We’ll compare the full model fits to the GAM-adjusted and Tobit-adjusted linear models.

prediction_type | description | RMSE | bias |
---|---|---|---|

gamadj | GAM-adjusted model | 0.2261695 | 0.0007868 |

tobitadj | Tobit-adjusted model | 0.2293762 | -0.0097394 |

gam | Full GAM model | 0.3505055 | 0.0668857 |

tobit | Full Tobit model | 0.2280450 | -0.0099883 |

*Model RMSE and bias on training data*

The full (thresholded) Tobit model does essentially as well as the Tobit-adjusted linear model, but the thresholded GAM doesn’t do so well. Since this problem is truly linear, the stronger inductive bias of the Tobit model serves us well.

### Test on holdout #

We can also evaluate these models on holdout data.

prediction_type | description | RMSE | bias |
---|---|---|---|

gamadj | GAM-adjusted model | 0.2285600 | 0.0043918 |

tobitadj | Tobit-adjusted model | 0.2300590 | -0.0064108 |

gam | Full GAM model | 0.3574985 | 0.0658623 |

tobit | Full Tobit model | 0.2280260 | -0.0072236 |

*Model RMSE and bias on holdout data*

We get similar results. We can plot some slices to get an idea of what’s happening.

## Conclusions #

For our original problem—post-hoc adjustments of an already established
modeling procedure—a GAM adjustment seems to be the best way to adapt
our modeling to higher-than-anticipated saturation frequency. However,
Tobit adjustment is competitive. If you have the opportunity to design
the modeling procedure *de novo*, GAM may not be the best option; though
I admit, I didn’t spend any time trying to tune the model. If the
process you are modeling is well-approximated as linear in the
non-saturated region, then a thresholded Tobit model appears to be a
good choice.

Obviously, to fit a full model, one can try many more methods: Poisson regression, trees, MARS, boosting, random forest, and so on.

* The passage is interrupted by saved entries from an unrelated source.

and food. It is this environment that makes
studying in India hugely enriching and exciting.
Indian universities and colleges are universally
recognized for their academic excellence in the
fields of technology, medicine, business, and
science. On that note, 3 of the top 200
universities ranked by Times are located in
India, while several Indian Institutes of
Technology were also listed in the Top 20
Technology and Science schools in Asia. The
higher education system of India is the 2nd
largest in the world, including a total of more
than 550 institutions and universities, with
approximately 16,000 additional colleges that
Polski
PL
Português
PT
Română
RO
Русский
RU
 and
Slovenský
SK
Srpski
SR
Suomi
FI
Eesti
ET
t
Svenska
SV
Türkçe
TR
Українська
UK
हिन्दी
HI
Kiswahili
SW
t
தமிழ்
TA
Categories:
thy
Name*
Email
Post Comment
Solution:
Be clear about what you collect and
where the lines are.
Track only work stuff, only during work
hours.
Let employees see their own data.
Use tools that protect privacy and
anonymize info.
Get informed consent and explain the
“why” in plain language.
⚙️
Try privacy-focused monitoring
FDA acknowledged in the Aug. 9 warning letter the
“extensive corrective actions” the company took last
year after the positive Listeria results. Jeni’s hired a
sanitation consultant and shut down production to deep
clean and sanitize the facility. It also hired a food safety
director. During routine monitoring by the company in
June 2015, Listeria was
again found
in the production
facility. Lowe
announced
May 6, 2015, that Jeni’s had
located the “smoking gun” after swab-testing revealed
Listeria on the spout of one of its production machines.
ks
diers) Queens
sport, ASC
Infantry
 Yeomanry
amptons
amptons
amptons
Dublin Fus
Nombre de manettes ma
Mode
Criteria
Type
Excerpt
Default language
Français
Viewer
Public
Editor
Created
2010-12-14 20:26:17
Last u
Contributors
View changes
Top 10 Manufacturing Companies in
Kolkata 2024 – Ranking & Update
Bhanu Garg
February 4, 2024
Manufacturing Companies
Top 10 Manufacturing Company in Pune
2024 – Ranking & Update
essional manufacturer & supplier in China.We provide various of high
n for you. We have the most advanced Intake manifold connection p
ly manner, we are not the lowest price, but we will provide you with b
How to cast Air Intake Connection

A typical task for the data scientist is to try many plausible methods on the client’s data and pick the one that appears to be the best practical trade-off for the given client.

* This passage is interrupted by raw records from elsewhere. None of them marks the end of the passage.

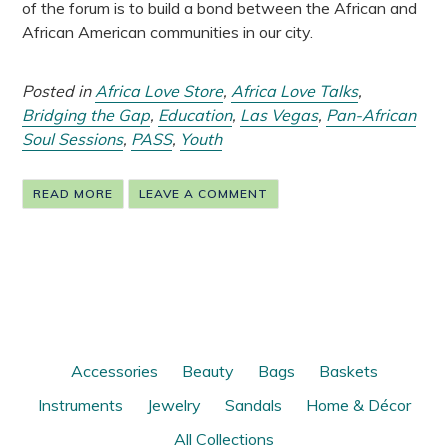
of the forum is to build a bond between the African and
African American communities in our city.
Posted in
Africa Love Store
,
Africa Love Talks
,
Bridging the Gap
,
Education
,
Las Vegas
,
Pan-African
Soul Sessions
,
PASS
,
Youth
READ MORE
LEAVE A COMMENT
Accessories
Beauty
Bags
Baskets
Instruments
Jewelry
Sandals
Home & Décor
All Collections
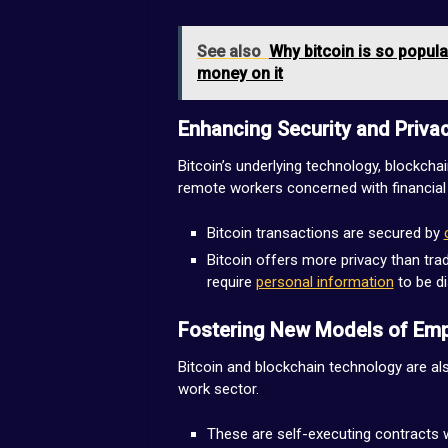
See also
Why bitcoin is so popula
money on it
Enhancing Security and Priva
Bitcoin’s underlying technology, blockchai
remote workers concerned with financial 
Bitcoin transactions are secured by
Bitcoin offers more privacy than tra
require
personal information
to be d
Fostering New Models of Em
Bitcoin and blockchain technology are al
work sector.
These are self-executing contracts wi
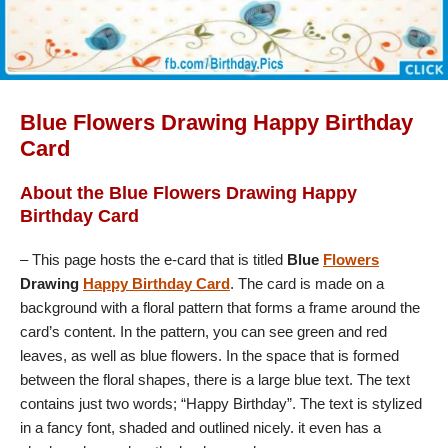
Blue Flowers Drawing Happy Birthday
Card
About the Blue Flowers Drawing Happy
Birthday Card
– This page hosts the e-card that is titled
Blue
Flowers
Drawing
Happy Birthday Card
. The card is made on a
background with a floral pattern that forms a frame around the
card’s content. In the pattern, you can see green and red
leaves, as well as blue flowers. In the space that is formed
between the floral shapes, there is a large blue text. The text
contains just two words; “Happy Birthday”. The text is stylized
in a fancy font, shaded and outlined nicely. it even has a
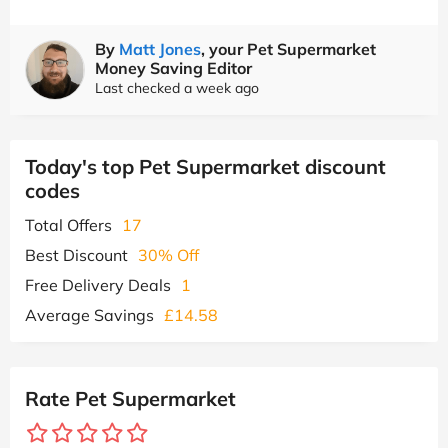
By
Matt Jones
, your Pet Supermarket
Money Saving Editor
Last checked a week ago
Today's top Pet Supermarket discount
codes
Total Offers
17
Best Discount
30% Off
Free Delivery Deals
1
Average Savings
£14.58
Rate Pet Supermarket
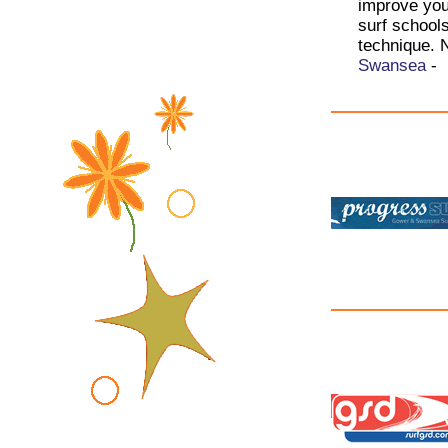
improve your
surf school
technique. 
Swansea
-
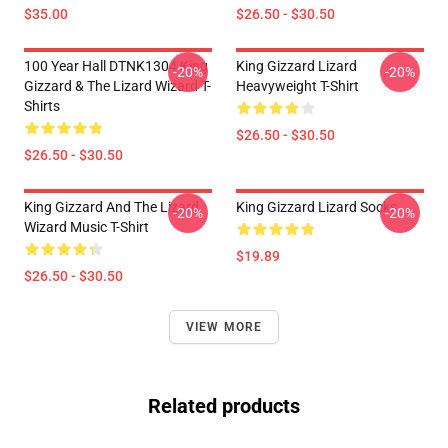
$35.00
$26.50 - $30.50
100 Year Hall DTNK1304 King
King Gizzard Lizard
-20%
-20%
Gizzard & The Lizard Wizard T-
Heavyweight T-Shirt
Shirts
$26.50 - $30.50
$26.50 - $30.50
King Gizzard And The Lizard
King Gizzard Lizard Socks
-20%
-20%
Wizard Music T-Shirt
$19.89
$26.50 - $30.50
VIEW MORE
Related products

Statisticians generally use the word “censored” when talking about processes that threshold out to a minimum or maximum value (or both). Often, the assumption is that the measurements are censored because of limitations of the measurement itself: for example, you can’t track a subject for more than five years, so the longest lifetime you can expect to measure is 5, even if the subject lives for decades longer. Models like Tobit try to predict

*as if*the data isn’t censored: they can predict a lifetime longer than 5 years, even though those lifetimes can’t be measured.I am using the word “saturated” to indicate that the outcome being measured literally cannot go beyond the threshold: counts can never be negative. A possibly useful analogy is the image from a digital camera: too much light “blows out” the photo. If you are trying to predict the intensity of the light that hit the camera sensor using the image pixels as the outcome data, then the data is censored. If you are trying to predict

*the values of the pixels*, then the data is saturated. ↩︎